O negociante holandês Abraham Willemszoon van Beyerland desempenhou um papel importante na impressão e na difusão de sua obra.

A influência de Boehme sobre o espírito dos europeus ocidentais é inegável.

 
Príncipes, sábios, filósofos, teólogos, esotéricos, todos se debruçaram sobre sua obra e aprenderam muito, sendo influenciados por elas.

Entre eles, nomes célebres: Leibnitz, Spinoza, Hegel, Schopenhauer e Isaac Newton.

As obras que escreveu são o maior monumento de conhecimentos teogônicos (concernentes ao surgimento dos primeiros princípios em Deus) e cosmogônicos (concernentes à criação do Universo e das criaturas) da história do cristianismo.
Boehme teria, sem dúvida, ficado bem espantado em saber que tantos grandes espíritos puderam dizer que eram seus discípulos, pois ele não se considerava nem um mestre nem um pastor, nem um ser excepcional!

Ele viveu muito lucidamente, em "divina oferenda", e transmitiu suas experiências e percepções àqueles que eram receptivos a elas.

É assim que tentou levar seus semelhantes ao renascimento pela força de Cristo, acontecimento interior não ligado ao tempo ou a dogmas.

No decorrer de quatro séculos, ele deu uma nova esperança a muitos. Assim, descobriram que o homem leva duas vidas: a do homem biológico que se constrói com ajuda de inúmeras forças naturais, e a vida cuja essência tem por origem Deus.

Somente poderemos atingir esta última graças ao renascimento pela força crística universal, processo que se desenvolve no homem interior.

O homem da natureza deve diminuir cotidianamente para finalmente se aniquilar a fim de que o ser de essência divina desperte.

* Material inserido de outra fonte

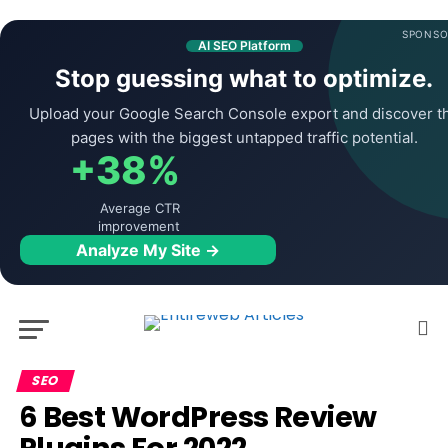
SPONSO
AI SEO Platform
Stop guessing what to optimize.
Upload your Google Search Console export and discover t
pages with the biggest untapped traffic potential.
+38%
Average CTR
improvement
Analyze My Site →
SEO
6 Best WordPress Review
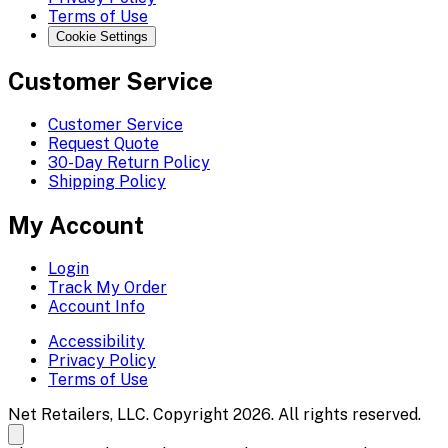
Terms of Use
Cookie Settings
Customer Service
Customer Service
Request Quote
30-Day Return Policy
Shipping Policy
My Account
Login
Track My Order
Account Info
Accessibility
Privacy Policy
Terms of Use
Net Retailers, LLC. Copyright 2026. All rights reserved.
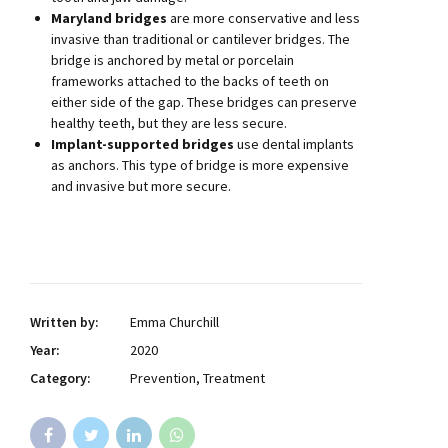
Maryland bridges
are more conservative and less
invasive than traditional or cantilever bridges. The
bridge is anchored by metal or porcelain
frameworks attached to the backs of teeth on
either side of the gap. These bridges can preserve
healthy teeth, but they are less secure.
Implant-supported bridges
use dental implants
as anchors. This type of bridge is more expensive
and invasive but more secure.
Written by:
Emma Churchill
Year:
2020
Category:
Prevention, Treatment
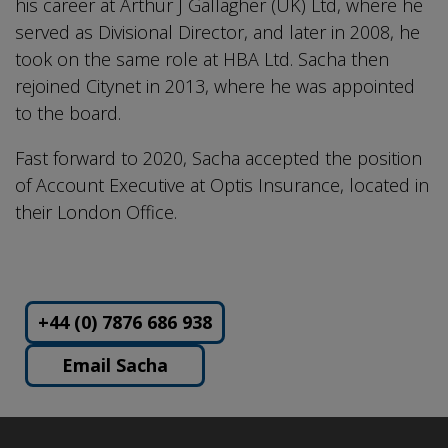
his career at Arthur J Gallagher (UK) Ltd, where he
served as Divisional Director, and later in 2008, he
took on the same role at HBA Ltd. Sacha then
rejoined Citynet in 2013, where he was appointed
to the board.
Fast forward to 2020, Sacha accepted the position
of Account Executive at Optis Insurance, located in
their London Office.
+44 (0) 7876 686 938
Email Sacha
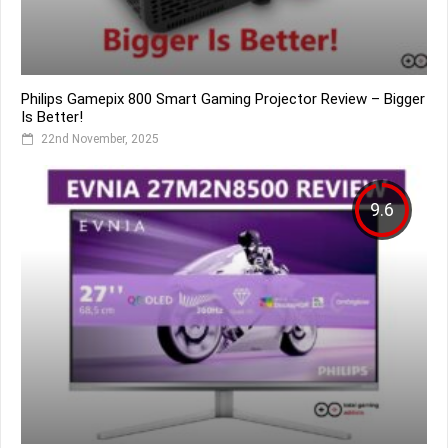
Philips Gamepix 800 Smart Gaming Projector Review – Bigger
Is Better!
22nd November, 2025
9.6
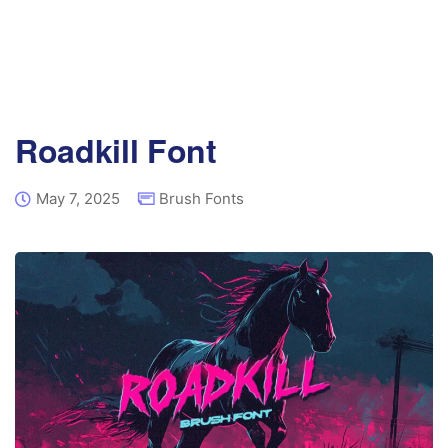
Roadkill Font
May 7, 2025
Brush Fonts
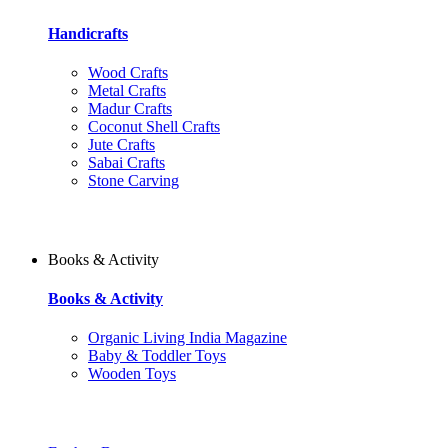
Handicrafts
Wood Crafts
Metal Crafts
Madur Crafts
Coconut Shell Crafts
Jute Crafts
Sabai Crafts
Stone Carving
Books & Activity
Books & Activity
Organic Living India Magazine
Baby & Toddler Toys
Wooden Toys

Jacob Boehme não considerava Cristo como uma pessoa, mas como uma força recriadora.
Uma força una, "simples", que é preciso ser admitida no coração: a única força que sempre foi, é e será. É a partir desta força que se desenvolve a "verdadeira vida" que Jacob Boehme designa pelas seguintes palavras:

"Viver na simplicidade de Cristo".

 
*Obras em português, A aurora nascente, A sabedoria divina, A revelação do grande mistério, Os três princípios da essência divina, Quarenta questões sobre a alma.